In contrast, when uncertainty was integrated over using typical prior distributions, posterior probabilities deviated strongly from the fraction of correct inferences. The magnitude of this effect was determined by sequence length and the specific prior distribution used (fig. 1B and C). When sequences were of short or moderate length, all prior distributions produced average posterior probabilities for the best-supported tree that were considerably greater than the proportion of correct trees. When long sequences were analyzed, diffuse branch length priors—uniform distributions or exponential distributions with moderate to large means—produced posterior probabilities that closely matched those inferred when branch lengths were known in advance. Uniform branch length priors with upper bounds from 1 to 100 all produced similar posterior probabilities (fig. 1C). In contrast, even with long sequences, small-mean exponential distributions (10–5–10–2) produced average posterior probabilities considerably greater than the proportion of correct trees (fig. 1B).
Integrating over uncertainty also increased the rate of strongly supported false inferences (fig. 1D). At all sequence lengths, exponential priors and flat priors produced false inferences more frequently than either of the control priors that do not require integration. Exponential priors performed more poorly in this regard than uniform priors. However, the frequency of such inferences was high only when exponential priors with small means were used. For any given prior, the proportion of false inferences with strong support declined as sequence length increased. Even with 10,000 sites, however, the small-mean exponential priors continued to produce high posterior probabilities for false trees at appreciable rates.
Branch Length Pattern Determines the Effects of Uncertainty
To examine how different evolutionary conditions might effect posterior probabilities, we investigated the role of the true tree's branch length pattern in modulating the effect of integrating over uncertainty. We simulated data on 4-taxon trees with all possible combinations of long/short terminal branches. We analyzed these data using a flat branch length prior (U(0, 10)), the default exponential prior used in MrBayes v3.1 (µ = 0.1), a small-mean exponential prior (µ = 10–5), or the empirical Bayes approach that uses fixed maximum likelihood estimates.
We found that the pattern of branch lengths on the true phylogeny determines both the direction and the magnitude of the effect that prior uncertainty has on posterior probabilities (figs. 2–4![]()

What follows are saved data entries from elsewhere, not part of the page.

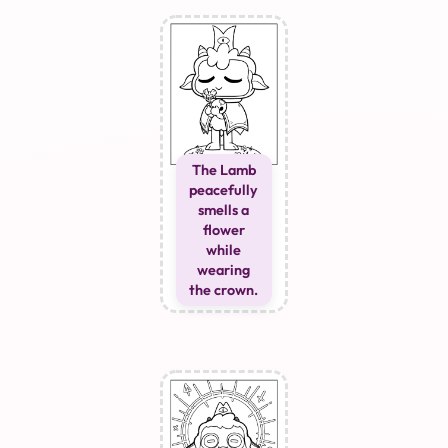
The Lamb
peacefully
smells a
flower
while
wearing
the crown.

). This effect appears to arise from the amount and structure of convergent evolution produced under various branch length patterns. When 1 or none of the 4 terminal branches was long—making convergent state patterns unlikely—inferred posterior probabilities were close to the proportion of correct inferences, and strongly supported false inferences were rare (fig. 2). When there was ample opportunity for convergent evolution but no expected structure to the convergence—that is, when 3 or 4 of the terminal branches were long—average posterior probabilities were higher than the proportion of correct trees, and the frequency of strongly supported false inferences increased (fig. 3). In contrast, when convergence was structured to favor a particular tree—as on trees with 2 long and 2 short branches—posterior probabilities were lower than the proportion of correct trees and the rate of false inferences was dependent on the relationship between taxa with long terminal branches (fig. 4). When the true tree was in the inverse-Felsenstein zone (2 sister long branches), the true tree was always recovered, but posterior probability was reduced (fig. 4A). When the true tree was in the Felsenstein zone (2 nonsister long branches), integrating over incorrect branch lengths reduced support for the correct tree and inflated support for an incorrect tree (fig. 4C–D).
|
|
|
Several of the inferences drawn from the experiments in figure 1 applied across branch length patterns. First, the effect of integrating over uncertainty was again strongest when short sequences were analyzed. Presumably, longer sequences cause the likelihood function over branch lengths to be more narrowly peaked around the true values, so integrating over that function more closely approximates knowing the true values in advance.
Second, the small-mean exponential prior was particularly problematic. This prior consistently produced more radical deviations from the proportion of correct inferences than the flat or moderate-mean exponential priors did. Under virtually all conditions, the frequency of strongly supported false inferences was notably higher when the small-mean exponential prior was used than when the flat and moderate-mean exponential priors were applied. Whereas analyzing longer sequences mitigated this effect for the flat and moderate priors, adding more data had a much weaker beneficial effect on posteriors using the small-mean exponential prior. For example, when long sequences were simulated along a tree with 4 long terminal branches and analyzed using the small-mean exponential prior, only 50% of trees with posterior probability >0.94 were correct, whereas 65% of such trees were correct when more diffuse priors were used (fig. 3C–D). On Felsenstein-zone trees, small-mean exponential priors led to a strong long-branch attraction artifact, with the incorrect tree being inferred with high posterior probability in virtually all replicates, and this effect was most severe with long sequences (fig. 4C–D). Flat and moderate exponential priors suffered from a much weaker bias; the wrong tree was occasionally recovered with strong support, but only from short sequences.
Finally, empirical Bayes analysis produced posterior probabilities that more closely matched the chance that an inference was correct than any of the nonpoint priors examined. When 3 or 4 terminal branches were long—conditions that caused posterior probabilities to be higher than the proportion of correct trees—posterior probabilities calculated using the empirical Bayes approach were closer to the proportion of correct trees than any of the nonpoint prior distributions (fig. 3). Even under challenging Felsenstein-zone conditions, the empirical Bayes approach produced posterior probabilities that closely matched the proportion of correct inferences (fig. 4C–D). The rate of strongly supported false trees using empirical Bayes was consistently lower than when branch length uncertainty was integrated over using any of the priors. These results indicate that it is integration over parameter uncertainty—rather than lack of perfect prior knowledge—that is the chief cause of the observed effects on posterior probabilities.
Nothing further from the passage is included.